" But are we to believe them when they
assert that they present to us the plays which they reprinted from
stolen and surreptitious copies "cured and perfect of their limbs," and
those which are original in their edition "absolute in their numbers as
he [Shakspeare] conceived them"? Alas, we have read too many theatrical
announcements, have been taught too often that the value of the promise
was in an inverse ratio to the generosity of the exclamation-marks, too
easily to believe that! Nay, we have seen numberless processions of
healthy kine enter our native village unheralded save by the lusty
shouts of drovers, while a wretched calf, cursed by stepdame Nature with
two heads, was brought to us in a triumphal car, avant-couriered by
a band of music as abnormal as itself, and announced as the greatest
wonder of the age. If a double allowance of vituline brains deserve such
honor, there are few commentators on Shakspeare that would have gone
afoot, and the trumpets of Messieurs Heminge and Condell call up in our
minds too many monstrous and deformed associations.

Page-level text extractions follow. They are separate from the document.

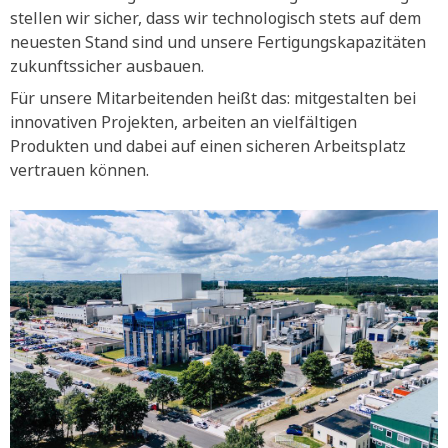
stellen wir sicher, dass wir technologisch stets auf dem
neuesten Stand sind und unsere Fertigungskapazitäten
zukunftssicher ausbauen.
Für unsere Mitarbeitenden heißt das: mitgestalten bei
innovativen Projekten, arbeiten an vielfältigen
Produkten und dabei auf einen sicheren Arbeitsplatz
vertrauen können.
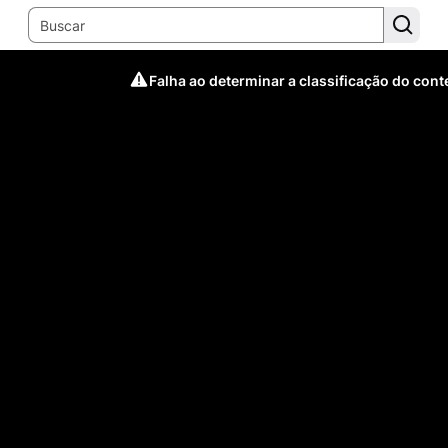
Falha ao determinar a classificação do con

What, then, is the value of the first folio as an authority? We are
inclined to think that Mr. Collier (for obvious reasons) underrates
it, and that Mr. White sometimes errs in the opposite direction. For
eighteen of the plays it is the only authority we have, and the only
one also for four others in their complete form. It is admitted that
in several instances Heminge and Condell reprinted the earlier quarto
impressions with a few changes, sometimes for the better and sometimes
for the worse; and it is most probable that copies of those editions
(whether surreptitious or not) had taken the place of the original
prompter's books, as being more convenient and legible.